South Korea, though a global phenomenon when it comes to pop culture production, is a relatively small market. With just 50 million people, there’s only so much money you can make as a pop star in Korea.
Meanwhile, China has 1.4 billion people. Out of those 1.4 billion, about 56%, or 784 million, live in urban cities. Say you’re a Kpop star and you’ve got a new movie coming out in China. If you can get just 1% of those 784 million urban-dwelling Chinese people to pay approximately $8 to go see your movie, you’re looking at more than $62 million USD in box office revenue. For companies like SM Entertainment, who just had not one but two artists (Chanyeol and Seohyun) star in a Chinese movie, going after that kind of box office money is a no-brainer.
Then of course, there’s the JYP example. When China threatened to ban all JYP artists from promoting in China because of Tzuyu‘s Taiwanese flag, the company forced the poor girl into recording an apology video in which she meekly professes “There is only one China, China and Taiwan are one.” The video is more than a little pitiful, and it’s clear that Tzuyu is being helplessly forced to read a script written with the sole intention of appeasing Chinese anger. JYP made her do this because they were that scared of being cut off from the Chinese market.
Then you have your groups like EXO, Cosmic Girls, and JJCC that were assembled for the sole purpose of breaking into the Chinese market. Though the groups (especially EXO) have found success in Korea, they were formulaicly created to succeed in China via the inclusion of Chinese members, and should these political tensions continue to escalate, so could potentially the strain on the members’ relationships. Not to mention the fact that should the ban actually be enforced, the millions of dollars that these entertainment companies invested into breaking into the Chinese market go right down the drain.
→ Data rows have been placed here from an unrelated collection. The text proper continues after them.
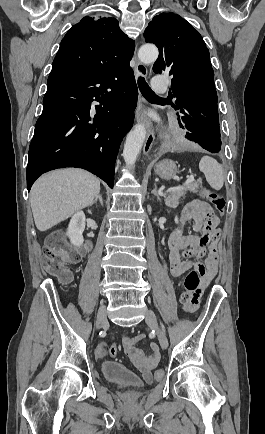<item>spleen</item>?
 Instances as JSON below:
<instances>
[{"mask_svg": "<svg viewBox=\"0 0 265 434\" xmlns=\"http://www.w3.org/2000/svg\"><path fill=\"white\" fill-rule=\"evenodd\" d=\"M199 170L205 174V178L211 188L221 190L224 182L223 170L216 160L209 158V156H203L200 160Z\"/></svg>", "mask_w": 265, "mask_h": 434, "instance_id": "1", "label": "spleen"}]
</instances>
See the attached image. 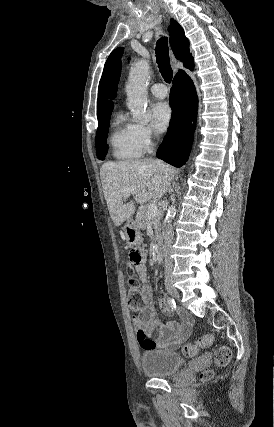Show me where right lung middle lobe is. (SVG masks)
<instances>
[{"label":"right lung middle lobe","mask_w":274,"mask_h":427,"mask_svg":"<svg viewBox=\"0 0 274 427\" xmlns=\"http://www.w3.org/2000/svg\"><path fill=\"white\" fill-rule=\"evenodd\" d=\"M112 110H113V107L97 113L99 125L96 133L95 144H96L97 157L98 159H101V160H104L108 150L106 139L108 136L109 119H110Z\"/></svg>","instance_id":"1"}]
</instances>
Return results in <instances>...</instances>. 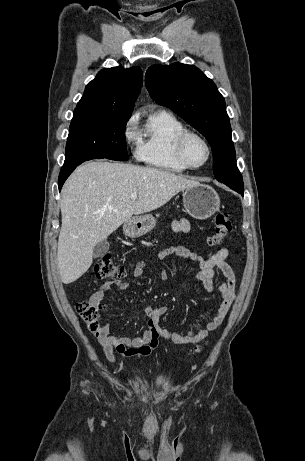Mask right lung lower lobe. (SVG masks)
I'll return each mask as SVG.
<instances>
[{
  "label": "right lung lower lobe",
  "mask_w": 305,
  "mask_h": 461,
  "mask_svg": "<svg viewBox=\"0 0 305 461\" xmlns=\"http://www.w3.org/2000/svg\"><path fill=\"white\" fill-rule=\"evenodd\" d=\"M78 165H79V164L74 165V166H71V167H67V168L62 167L61 172H60V175H59V180H58L59 190H61V187H62V185L64 184L65 180L68 178V176L73 172V170H74Z\"/></svg>",
  "instance_id": "98d812e1"
}]
</instances>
Korean entertainment companies and their artists make a great deal of money promoting in China. The market opportunity is vastly larger than that in Korea — in China, Kpop events sell more tickets, Kpop albums sell more copies, and dramas and movies with Korean stars get more viewers — so much so that even groups who never were or no longer are popular in Korea can still achieve massive financial success there.
While there is no official legal ban on Korean content yet, we will have to wait and see just how far the government will “limit” its importation and what effects it will have on the Korean music industry, which relies so heavily on China as a consistently profitable revenue stream. In this writer’s humble opinion, for China to completely ban the importation Korean pop culture would not be the death of the Kpop industry, but it would certainly wound it.